This page includes some of my favorite tasks I've developed over the last few years.
At the collegiate level I have focused on teaching pre-calculus for the opportunity it provides me to work with students with developing and often conflicted mathematical identities, which is where I feel I can have the most impact given my previous work and experience.
I have also taught and developed curriculum for middle and high school students in a variety of settings.
This task introduces students to Ehrhart Theory, an area of mathematics that comes up in advanced college courses or beyond, but one that at its core can be explored and understood without the need for any particularly advanced concepts. Ehrhart Theory concerns itself with counting the integer-valued points inside convex shapes. A simple concept, but one with remarkable and fascinating depth.

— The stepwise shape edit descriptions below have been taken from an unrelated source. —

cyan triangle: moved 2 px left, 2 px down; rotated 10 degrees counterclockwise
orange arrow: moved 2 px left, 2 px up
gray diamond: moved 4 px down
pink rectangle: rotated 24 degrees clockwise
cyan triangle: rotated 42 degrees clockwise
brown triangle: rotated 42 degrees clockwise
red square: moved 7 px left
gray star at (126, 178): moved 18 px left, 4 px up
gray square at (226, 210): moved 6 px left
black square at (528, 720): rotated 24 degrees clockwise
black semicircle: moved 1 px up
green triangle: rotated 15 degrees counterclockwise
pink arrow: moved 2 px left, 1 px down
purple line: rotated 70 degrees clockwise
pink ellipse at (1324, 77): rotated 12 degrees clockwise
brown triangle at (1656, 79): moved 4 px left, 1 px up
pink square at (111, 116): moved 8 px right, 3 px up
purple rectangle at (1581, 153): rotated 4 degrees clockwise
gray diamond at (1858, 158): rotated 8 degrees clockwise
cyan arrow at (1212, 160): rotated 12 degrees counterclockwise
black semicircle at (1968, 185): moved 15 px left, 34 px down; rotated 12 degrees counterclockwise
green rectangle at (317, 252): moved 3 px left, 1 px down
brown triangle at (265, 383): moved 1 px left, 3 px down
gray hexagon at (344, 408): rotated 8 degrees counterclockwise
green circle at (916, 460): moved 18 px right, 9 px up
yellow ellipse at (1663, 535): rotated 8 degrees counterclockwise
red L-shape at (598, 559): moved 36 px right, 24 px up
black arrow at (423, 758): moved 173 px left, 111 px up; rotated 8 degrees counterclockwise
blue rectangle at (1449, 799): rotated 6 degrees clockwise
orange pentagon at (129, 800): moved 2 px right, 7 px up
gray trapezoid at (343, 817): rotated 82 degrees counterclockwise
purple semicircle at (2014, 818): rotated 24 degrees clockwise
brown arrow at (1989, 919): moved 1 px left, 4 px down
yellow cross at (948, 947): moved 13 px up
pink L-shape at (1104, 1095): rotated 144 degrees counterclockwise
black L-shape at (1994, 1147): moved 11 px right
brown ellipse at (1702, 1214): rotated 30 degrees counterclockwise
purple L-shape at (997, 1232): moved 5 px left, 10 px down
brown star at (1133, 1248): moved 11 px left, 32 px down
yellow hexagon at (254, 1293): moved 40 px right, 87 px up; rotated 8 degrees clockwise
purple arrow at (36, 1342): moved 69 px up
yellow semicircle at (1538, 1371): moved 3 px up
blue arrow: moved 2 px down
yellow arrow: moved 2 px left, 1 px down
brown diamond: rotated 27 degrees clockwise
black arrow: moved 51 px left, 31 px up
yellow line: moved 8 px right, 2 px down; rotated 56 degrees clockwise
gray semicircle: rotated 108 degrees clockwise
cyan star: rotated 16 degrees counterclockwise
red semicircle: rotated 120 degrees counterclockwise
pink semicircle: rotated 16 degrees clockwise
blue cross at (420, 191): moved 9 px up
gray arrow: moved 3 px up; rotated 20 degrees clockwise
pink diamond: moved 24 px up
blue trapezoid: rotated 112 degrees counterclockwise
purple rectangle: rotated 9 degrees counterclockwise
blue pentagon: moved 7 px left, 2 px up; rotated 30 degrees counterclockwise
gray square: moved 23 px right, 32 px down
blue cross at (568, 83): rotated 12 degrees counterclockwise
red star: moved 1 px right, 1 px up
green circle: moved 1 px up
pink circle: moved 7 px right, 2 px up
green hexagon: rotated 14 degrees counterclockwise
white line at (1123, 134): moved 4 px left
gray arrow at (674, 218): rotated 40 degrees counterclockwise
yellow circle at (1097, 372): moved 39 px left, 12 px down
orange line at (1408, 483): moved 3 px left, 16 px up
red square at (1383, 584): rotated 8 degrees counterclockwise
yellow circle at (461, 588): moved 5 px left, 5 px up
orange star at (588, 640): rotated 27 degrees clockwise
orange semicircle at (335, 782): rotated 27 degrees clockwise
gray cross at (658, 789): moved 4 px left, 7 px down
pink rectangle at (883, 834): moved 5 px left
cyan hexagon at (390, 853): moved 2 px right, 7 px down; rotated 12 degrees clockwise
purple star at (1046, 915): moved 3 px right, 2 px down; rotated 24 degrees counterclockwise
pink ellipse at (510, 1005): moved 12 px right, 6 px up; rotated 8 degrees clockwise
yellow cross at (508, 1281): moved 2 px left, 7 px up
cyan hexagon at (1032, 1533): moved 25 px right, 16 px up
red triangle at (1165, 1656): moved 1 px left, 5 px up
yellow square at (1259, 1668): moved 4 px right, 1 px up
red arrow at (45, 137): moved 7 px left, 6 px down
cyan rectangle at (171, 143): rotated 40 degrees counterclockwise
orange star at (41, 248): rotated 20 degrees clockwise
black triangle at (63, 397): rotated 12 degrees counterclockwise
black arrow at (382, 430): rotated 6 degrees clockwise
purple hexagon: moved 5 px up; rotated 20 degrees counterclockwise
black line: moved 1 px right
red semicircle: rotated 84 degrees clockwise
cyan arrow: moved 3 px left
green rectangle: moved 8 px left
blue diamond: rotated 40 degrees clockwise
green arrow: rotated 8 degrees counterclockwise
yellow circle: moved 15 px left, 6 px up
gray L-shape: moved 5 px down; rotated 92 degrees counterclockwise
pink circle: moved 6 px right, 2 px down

This task presents variations on a dice game (appropriate to the different grade levels the task is written for), and encourages students to practice their number flexibility and leads them toward working on generalization and proofs.
This task is an open, exploratory activity. We invite students to examine an idea that starts with a fairly natural question: “what if instead of skip counting on a line, we do it on a circle?” And to take it in whatever directions they find interesting. We hope this helps students exercise their agency and creativity as they play with some introductory ideas in the fields of graph theory and group theory.
In this task, students explore “windows” made from dice and ask: How many pips can you see? Students explore patterns through multiple representations, different types of growth, grouping strategies, writing algebraic expressions and develop their algebraic thinking.
I worked on writing grade-appropriate variations of this task for grades 3-12.
This activity invites students to explore a geometric pattern. This task allows students to visualize, identify, and generalize a pattern. As students explore the visual pattern they have opportunities to make decisions about how to represent how the pattern is changing.